EXCERPTED RECORDS -
--- START ---

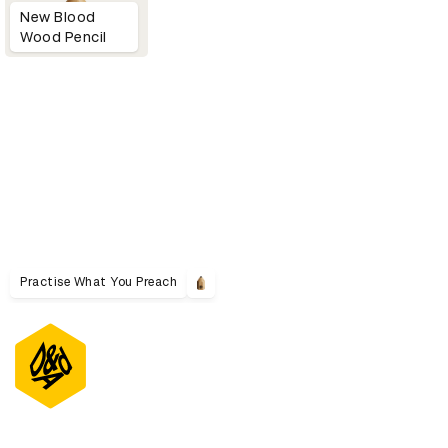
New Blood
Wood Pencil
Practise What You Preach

--- END ---
--- START ---

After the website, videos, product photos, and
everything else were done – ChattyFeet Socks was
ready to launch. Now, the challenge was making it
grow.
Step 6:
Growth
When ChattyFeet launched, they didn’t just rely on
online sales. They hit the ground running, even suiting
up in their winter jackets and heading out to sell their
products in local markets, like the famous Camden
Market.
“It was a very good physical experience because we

--- END ---

EXERCISE OBJECTIVE - State how many lines of the records contain the word "ChattyFeet". Give that number alone.

WRITTEN SOLUTION - 2